● **EXERCISE AIM**: Print the data that follows word for word, leaving out any picture.

Data records:

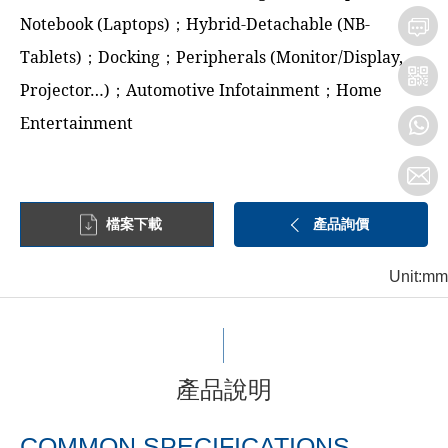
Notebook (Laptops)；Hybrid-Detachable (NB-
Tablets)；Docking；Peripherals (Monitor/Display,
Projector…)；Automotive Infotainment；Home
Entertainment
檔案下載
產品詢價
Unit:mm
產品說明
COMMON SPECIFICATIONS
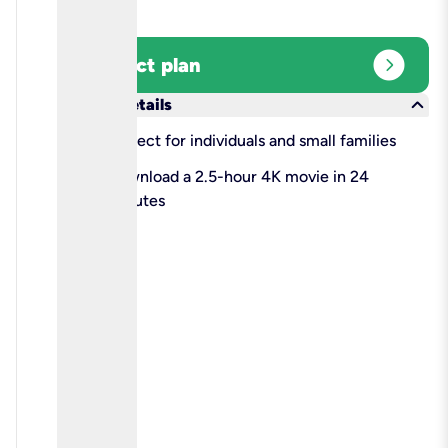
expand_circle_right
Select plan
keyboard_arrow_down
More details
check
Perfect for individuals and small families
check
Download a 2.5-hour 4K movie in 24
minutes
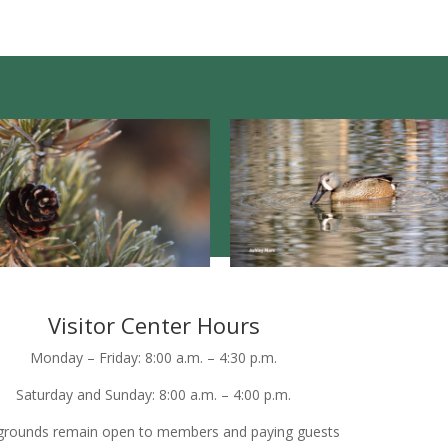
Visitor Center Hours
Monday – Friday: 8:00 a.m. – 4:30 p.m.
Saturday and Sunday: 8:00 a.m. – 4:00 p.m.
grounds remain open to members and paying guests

● **THE COMPLETED TASK**:
Notebook (Laptops)；Hybrid-Detachable (NB-
Tablets)；Docking；Peripherals (Monitor/Display,
Projector…)；Automotive Infotainment；Home
Entertainment
檔案下載
產品詢價
Unit:mm
產品說明
COMMON SPECIFICATIONS
expand_circle_right
Select plan
keyboard_arrow_down
More details
check
Perfect for individuals and small families
check
Download a 2.5-hour 4K movie in 24
minutes
Visitor Center Hours
Monday – Friday: 8:00 a.m. – 4:30 p.m.
Saturday and Sunday: 8:00 a.m. – 4:00 p.m.
grounds remain open to members and paying guests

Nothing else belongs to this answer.